Depresyon, atalet, genetik şanssızlık bunlardan değilse eğer, ben de bir sorun var Allah’ım. Çünkü Camus’un sorduğu sorudan kurtulamıyorum şu an. Hakikaten değer mi yaşamaya. Bakınız, hakikaten depresyon, genetik şanssızlık, aşk acısı, taşra sendromu değil bu. Bu sorudan kurtulamıyorum. Yaşamın yaşanmaya değer olup olmadığını sorgulamak, intihar etme eğilimi velhasıl kelam depresyon belirtisi mi illa? Yaşamaya bayılmak mı normal olmak?
Düşünüyorum. Yemin ediyorum düşünüyorum. Ve bir neden bulamıyorum. Kazanacak bir şey yok. Bir yarış yok. Yenme isteyim yok ya da. Belki de var ama yarışa atılma atikliğim kalmadı artık. Tamam, kazanmayı zaten boş ver. Amaç? Niye bulamıyorum ki içimi delirten bir amaç? Niye fanatiklere dahi bahşettiğin o tutkudan vermiyorsun bana?

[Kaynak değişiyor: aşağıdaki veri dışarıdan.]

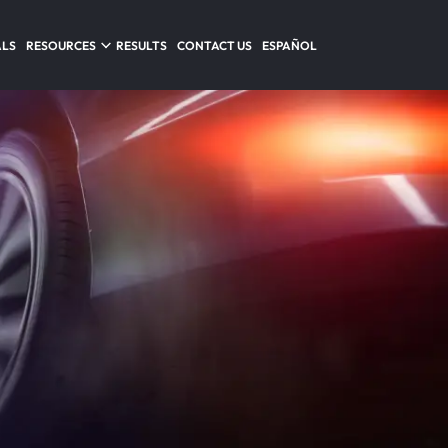
ALS
RESOURCES
RESULTS
CONTACT US
ESPAÑOL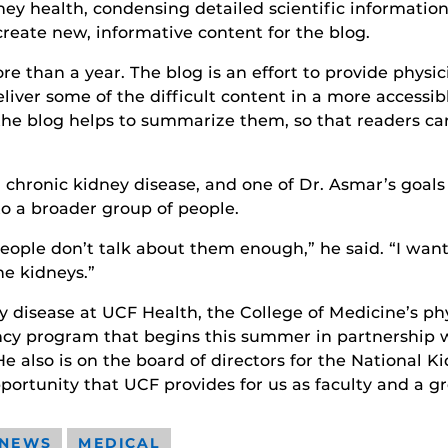
dney health, condensing detailed scientific informatio
create new, informative content for the blog.
e than a year. The blog is an effort to provide physi
deliver some of the difficult content in a more accessib
o the blog helps to summarize them, so that readers c
chronic kidney disease, and one of Dr. Asmar’s goals i
to a broader group of people.
ople don’t talk about them enough,” he said. “I want
e kidneys.”
y disease at UCF Health, the College of Medicine’s phy
ency program that begins this summer in partnership 
 also is on the board of directors for the National Ki
pportunity that UCF provides for us as faculty and a g
 NEWS
MEDICAL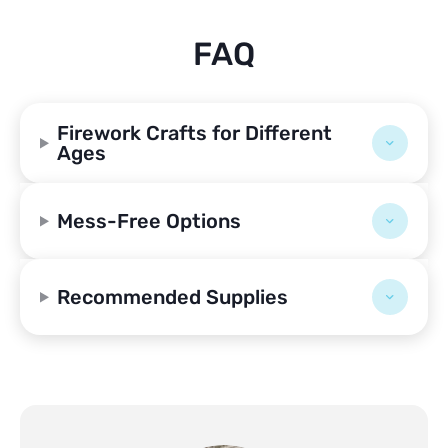
FAQ
Firework Crafts for Different
Ages
Mess-Free Options
Recommended Supplies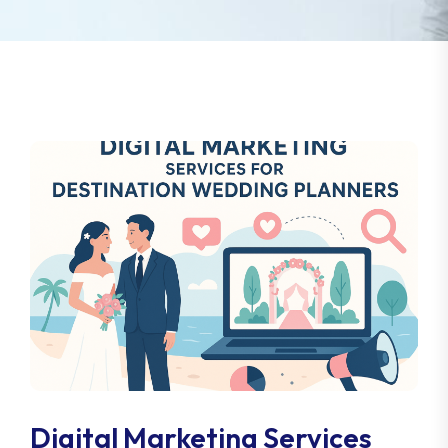
Digital Marketing Services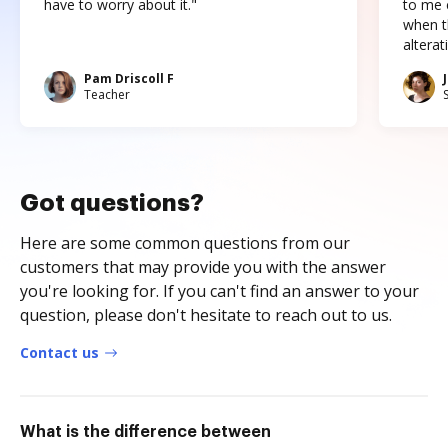
have to worry about it."
to me c
when t
altera
Pam Driscoll F
Teacher
Got questions?
Here are some common questions from our
customers that may provide you with the answer
you're looking for. If you can't find an answer to your
question, please don't hesitate to reach out to us.
Contact us
What is the difference between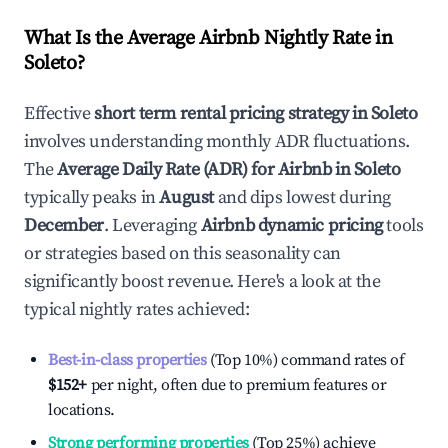
What Is the Average Airbnb Nightly Rate in
Soleto
?
Effective
short term rental pricing strategy in
Soleto
involves understanding monthly ADR fluctuations.
The
Average Daily Rate (ADR) for Airbnb in
Soleto
typically peaks in
August
and dips lowest during
December
. Leveraging
Airbnb dynamic pricing
tools
or strategies based on this seasonality can
significantly boost revenue. Here's a look at the
typical nightly rates achieved:
Best-in-class properties
(Top 10%) command rates of
$152
+
per night, often due to premium features or
locations.
Strong performing properties
(Top 25%) achieve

Malcom X’in hırsından istiyorum, bilmem hangi sanatçının tutkusundan istiyorum. En deruni adamların hislerinden istiyorum.

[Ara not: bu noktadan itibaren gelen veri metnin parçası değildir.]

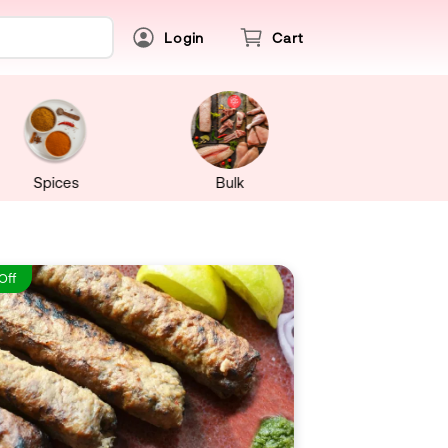
Login
Cart
Spices
Bulk
Off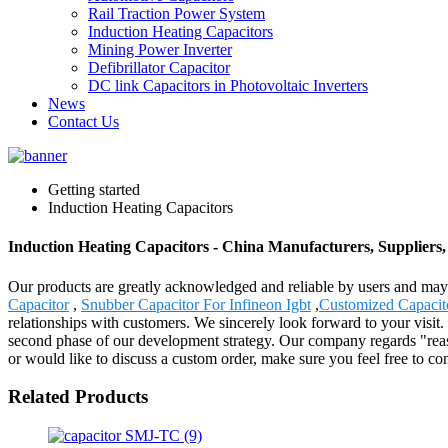
Rail Traction Power System
Induction Heating Capacitors
Mining Power Inverter
Defibrillator Capacitor
DC link Capacitors in Photovoltaic Inverters
News
Contact Us
Getting started
Induction Heating Capacitors
Induction Heating Capacitors - China Manufacturers, Suppliers,
Our products are greatly acknowledged and reliable by users and may f
Capacitor
,
Snubber Capacitor For Infineon Igbt
,
Customized Capacit
relationships with customers. We sincerely look forward to your visit
second phase of our development strategy. Our company regards "reasona
or would like to discuss a custom order, make sure you feel free to co
Related Products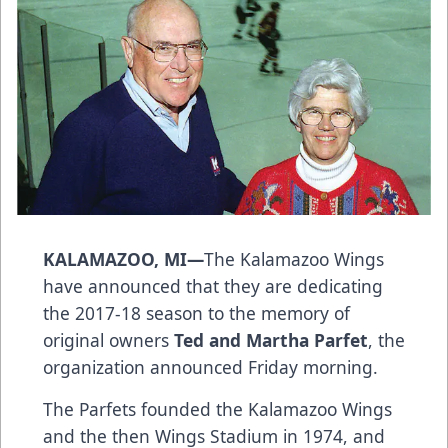
KALAMAZOO, MI—
The Kalamazoo Wings
have announced that they are dedicating
the 2017-18 season to the memory of
original owners
Ted and Martha Parfet
, the
organization announced Friday morning.
The Parfets founded the Kalamazoo Wings
and the then Wings Stadium in 1974, and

Ama, ama. Benim kelimem bu; ama! Hırs, ukde ve hasetten başka duygu kaldı mı artık hissettiğim? Tazecik, yaban gülüm benim, âşık ol o zaman. Pıt pıt atıversin kalbin. Hava zaten hazır, güzel, mis gibi. Kokular vurur burnuna âşık etmek için. Çiçeklerin altlarında gezmiyor musun, kokularını ciğerlerine sürmek için. Ama olmuyor ki canım benim, iticisin sen. Dişi isen çiçek olman lazım. Çekmek için vardır çiçek. Hem ne diyor Feridun abi, "çiçekleer, çiçekler sevildikçe büyür"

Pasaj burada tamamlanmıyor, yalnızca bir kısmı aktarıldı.